Many organizations are currently looking at the flexible working arrangements they made at the start of the pandemic and turning them into official policies for the future. In many cases, hybrid teams—those where some people work in the office and some work at home—are becoming a permanent part of the company’s operations. Managers need to think carefully about how to lead teams in this relatively new environment.
Part of the challenge is that the ground is still shifting beneath us. Some organizations continue to push back the date when people will come back into the office, while others reopened offices this summer, just to close them again with the emergence of the Delta COVID variant.

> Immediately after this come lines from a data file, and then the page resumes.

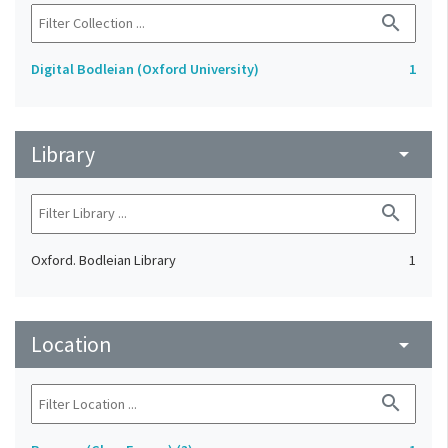
search
Digital Bodleian (Oxford University)
1
Library
arrow_drop_down
search
Oxford. Bodleian Library
1
Location
arrow_drop_down
search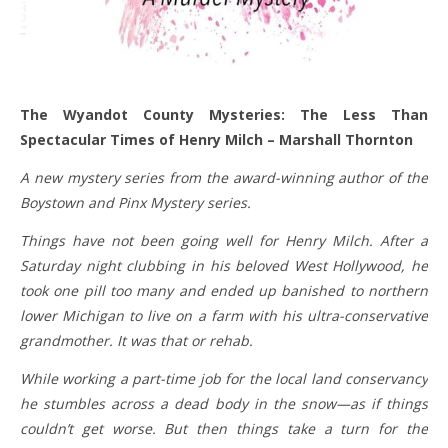
The Wyandot County Mysteries: The Less Than
Spectacular Times of Henry Milch – Marshall Thornton
A new mystery series from the award-winning author of the
Boystown and Pinx Mystery series.
Things have not been going well for Henry Milch. After a
Saturday night clubbing in his beloved West Hollywood, he
took one pill too many and ended up banished to northern
lower Michigan to live on a farm with his ultra-conservative
grandmother. It was that or rehab.
While working a part-time job for the local land conservancy
he stumbles across a dead body in the snow—as if things
couldn’t get worse. But then things take a turn for the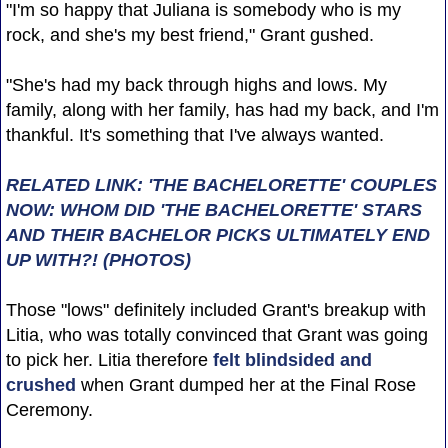
"I'm so happy that Juliana is somebody who is my
rock, and she's my best friend," Grant gushed.
"She's had my back through highs and lows. My
family, along with her family, has had my back, and I'm
thankful. It's something that I've always wanted.
RELATED LINK: 'THE BACHELORETTE' COUPLES
NOW: WHOM DID 'THE BACHELORETTE' STARS
AND THEIR BACHELOR PICKS ULTIMATELY END
UP WITH?! (PHOTOS)
Those "lows" definitely included Grant's breakup with
Litia, who was totally convinced that Grant was going
to pick her. Litia therefore
felt blindsided and
crushed
when Grant dumped her at the Final Rose
Ceremony.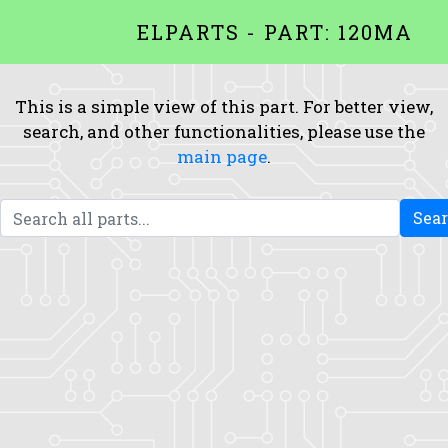
ELPARTS - PART: 120MA
This is a simple view of this part. For better view,
search, and other functionalities, please use the
main page
.
Sea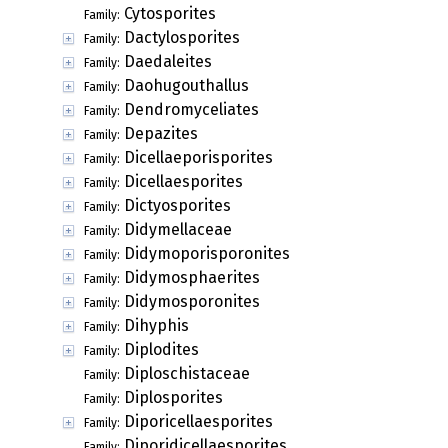
Cytosporites
Family:
Dactylosporites
Family:
Daedaleites
Family:
Daohugouthallus
Family:
Dendromyceliates
Family:
Depazites
Family:
Dicellaeporisporites
Family:
Dicellaesporites
Family:
Dictyosporites
Family:
Didymellaceae
Family:
Didymoporisporonites
Family:
Didymosphaerites
Family:
Didymosporonites
Family:
Dihyphis
Family:
Diplodites
Family:
Diploschistaceae
Family:
Diplosporites
Family:
Diporicellaesporites
Family:
Diporidicellaesporites
Family: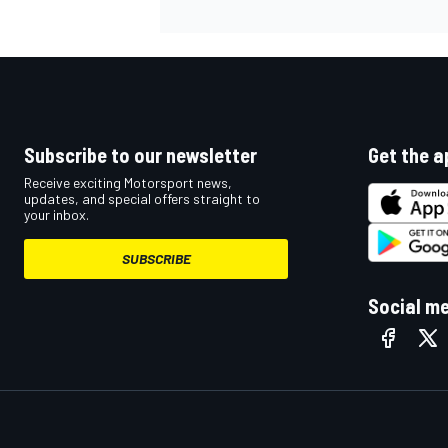
Subscribe to our newsletter
Get the a
Receive exciting Motorsport news,
updates, and special offers straight to
your inbox.
SUBSCRIBE
Social m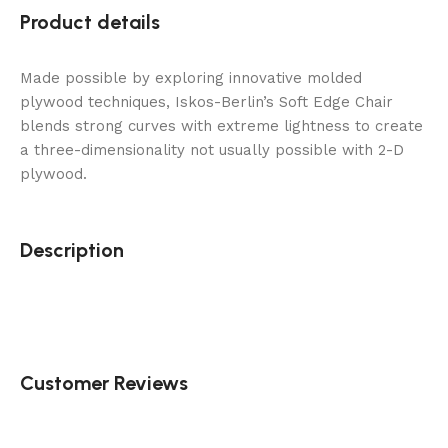
Product details
Made possible by exploring innovative molded
plywood techniques, Iskos-Berlin’s Soft Edge Chair
blends strong curves with extreme lightness to create
a three-dimensionality not usually possible with 2-D
plywood.
Description
Customer Reviews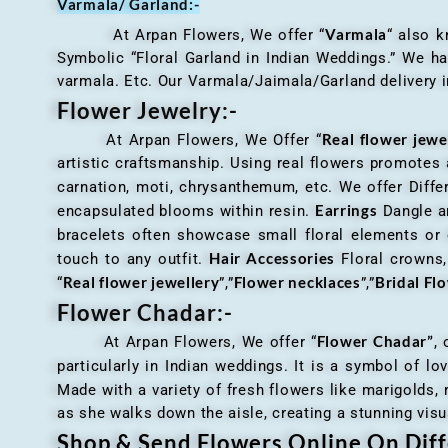
Varmala/ Garland:-
Varmala
At Arpan Flowers, We offer “
“ also 
Symbolic “Floral Garland in Indian Weddings.” We ha
varmala. Etc. Our Varmala/Jaimala/Garland delivery in
Flower Jewelry:-
Real flower jewe
At Arpan Flowers, We Offer “
artistic craftsmanship. Using real flowers promotes a
carnation, moti, chrysanthemum, etc. We offer Differ
Earrings
encapsulated blooms within resin.
Dangle an
bracelets often showcase small floral elements o
Hair Accessories
touch to any outfit.
Floral crowns, 
Real flower jewellery
Flower necklaces
Bridal Fl
“
”,”
”,”
Flower Chadar:-
Flower Chadar”
At Arpan Flowers, We offer “
, 
particularly in Indian weddings. It is a symbol of lov
Made with a variety of fresh flowers like marigolds,
as she walks down the aisle, creating a stunning visu
Shop & Send Flowers Online On Diff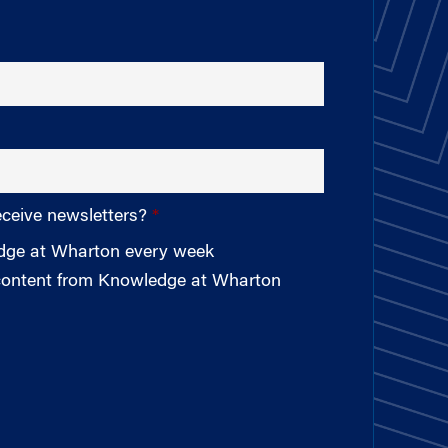
eceive newsletters?
edge at Wharton every week
 content from Knowledge at Wharton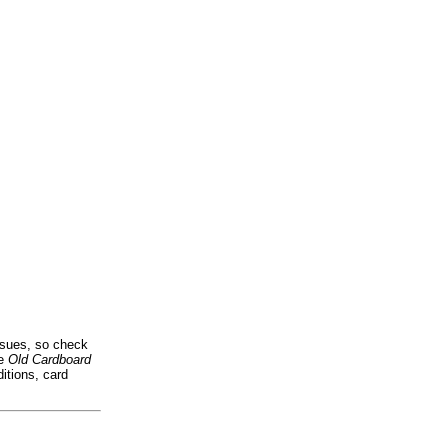
issues, so check
he
Old Cardboard
itions, card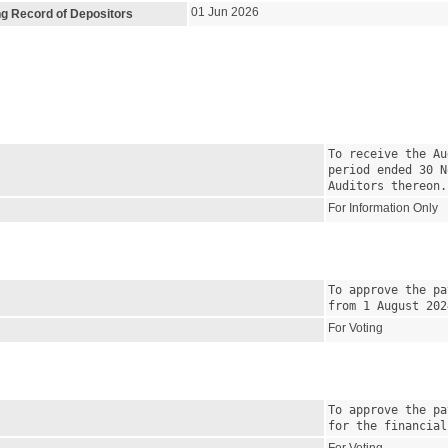
01 Jun 2026
ng Record of Depositors
To receive the Au
period ended 30 N
Auditors thereon.
For Information Only
To approve the pa
from 1 August 202
For Voting
To approve the pa
for the financial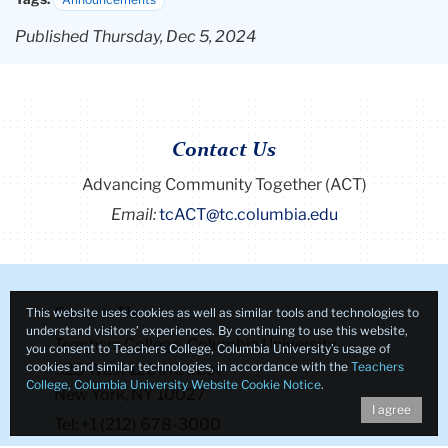
Published Thursday, Dec 5, 2024
Contact Us
Advancing Community Together (ACT)
Email:
tcACT@tc.columbia.edu
This website uses cookies as well as similar tools and technologies to
Contact Us
understand visitors’ experiences. By continuing to use this website,
Teachers College, Columbia University
you consent to Teachers College, Columbia University’s usage of
cookies and similar technologies, in accordance with the
Teachers
525 West 120th Street
College, Columbia University Website Cookie Notice
.
New York, NY 10027
I agree
Tel: +1 (212) 678-3000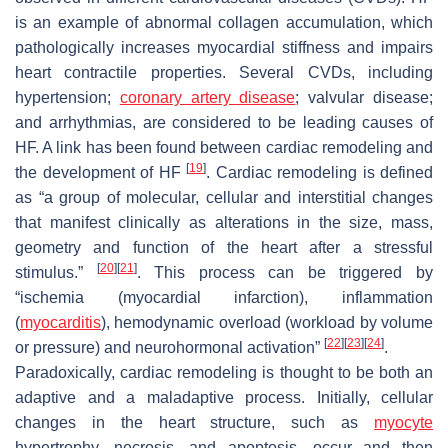
is an example of abnormal collagen accumulation, which
pathologically increases myocardial stiffness and impairs
heart contractile properties. Several CVDs, including
hypertension;
coronary artery disease
; valvular disease;
and arrhythmias, are considered to be leading causes of
HF. A link has been found between cardiac remodeling and
[
19
]
the development of HF
. Cardiac remodeling is defined
as “a group of molecular, cellular and interstitial changes
that manifest clinically as alterations in the size, mass,
geometry and function of the heart after a stressful
[
20
]
[
21
]
stimulus.”
. This process can be triggered by
“ischemia (myocardial infarction), inflammation
(
myocarditis
), hemodynamic overload (workload by volume
[
22
]
[
23
]
[
24
]
or pressure) and neurohormonal activation”
.
Paradoxically, cardiac remodeling is thought to be both an
adaptive and a maladaptive process. Initially, cellular
changes in the heart structure, such as
myocyte
hypertrophy, necrosis, and apoptosis, occur and then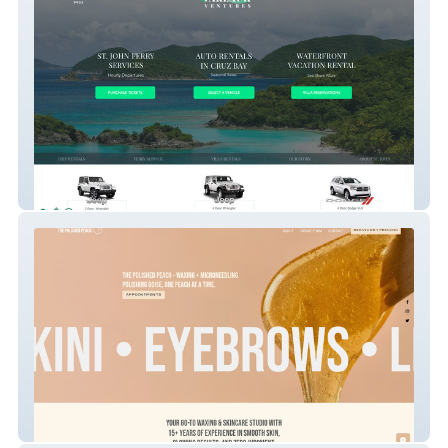
Varlack
The Polished Peach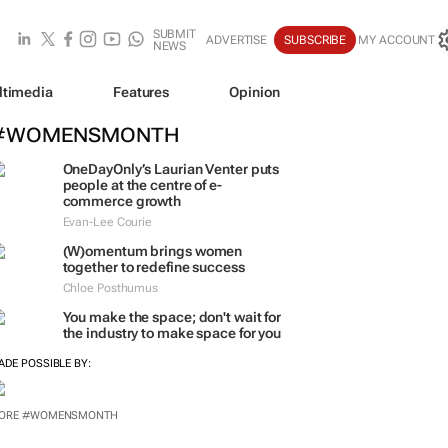
SUBMIT
ADVERTISE
SUBSCRIBE
MY ACCOUNT
NEWS
ltimedia
Features
Opinion
#WOMENSMONTH
OneDayOnly’s Laurian Venter puts
people at the centre of e-
commerce growth
Evan-Lee Courie
(W)omentum
brings women
together to redefine success
Chloe Posthumus
You make the space; don't wait for
the industry to make space for you
ADE POSSIBLE BY:
ORE #WOMENSMONTH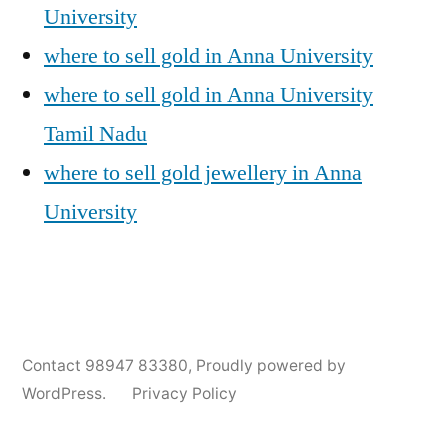
University
where to sell gold in Anna University
where to sell gold in Anna University
Tamil Nadu
where to sell gold jewellery in Anna
University
Posted
Posted
Tags:
appleadservices@gmail.com
November
Sell
Anna
Contact 98947 83380
,
Proudly powered by
by
in
6,
Gold
University
WordPress.
Privacy Policy
2024
for
Gold
Cash
Jewellery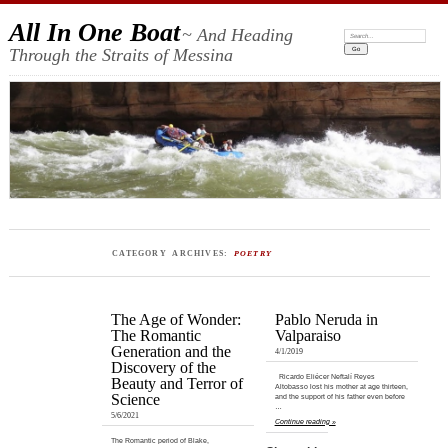
All In One Boat
~ And Heading
Search:
Through the Straits of Messina
CATEGORY ARCHIVES:
POETRY
The Age of Wonder:
Pablo Neruda in
The Romantic
Valparaiso
Generation and the
4/1/2019
Discovery of the
Ricardo Eliécer Neftalí Reyes
Beauty and Terror of
Altobasso lost his mother at age thirteen,
Science
and the support of his father even before
…
5/6/2021
Continue reading »
The Romantic period of Blake,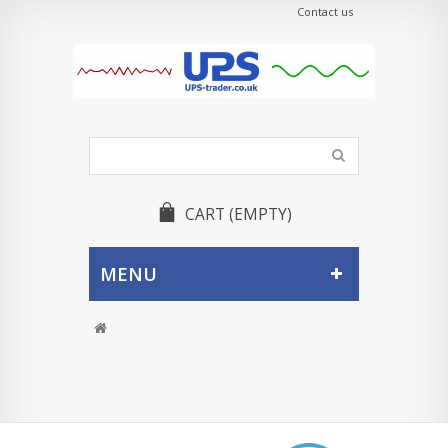
Contact us
CART
(EMPTY)
MENU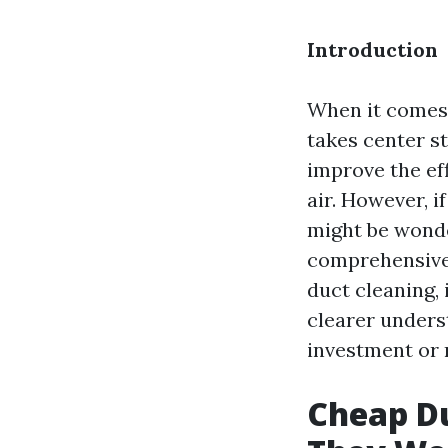
Introduction
When it comes 
takes center st
improve the ef
air. However, i
might be wonde
comprehensive 
duct cleaning, 
clearer unders
investment or 
Cheap Du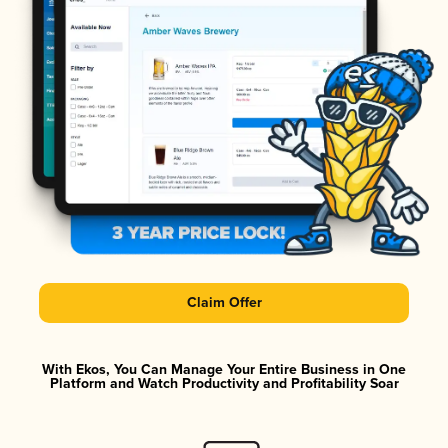
Claim Offer
With Ekos, You Can Manage Your Entire Business in One
Platform and Watch Productivity and Profitability Soar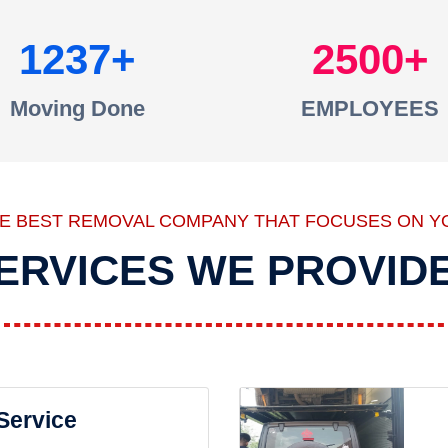
1237
2500
Moving Done
EMPLOYEES
HE BEST REMOVAL COMPANY THAT FOCUSES ON Y
ERVICES WE PROVID
 Service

When you take the SDI 2.0 assessment, you’ll get a full portrait of how all three blend in your personality, but even if you haven’t taken the assessment yet, keep reading. The SDI 2.0 describes a vast array of diverse personalities, but we’re going to keep it simple, by focusing on the three colors:
Blue: People who are motivated by the protection, growth, and welfare of others. They have a strong desire to help others who can genuinely benefit.
Red: People who are motivated by task accomplishment and achieving results. They have a strong desire to set goals, take decisive action, and claim earned rewards.
Green: People who are motivated by meaningful order and thinking things through. They have a strong desire to pursue independent interests, to be practical, and to be fair.
Even in the best of times, people with different primary motivations see the world in very different ways. And under stress, those differences in viewpoint become even more dramatic, even at times causing conflict. Here are our tips for how to manage a hybrid team with diverse motivations in a time of continued uncertainty.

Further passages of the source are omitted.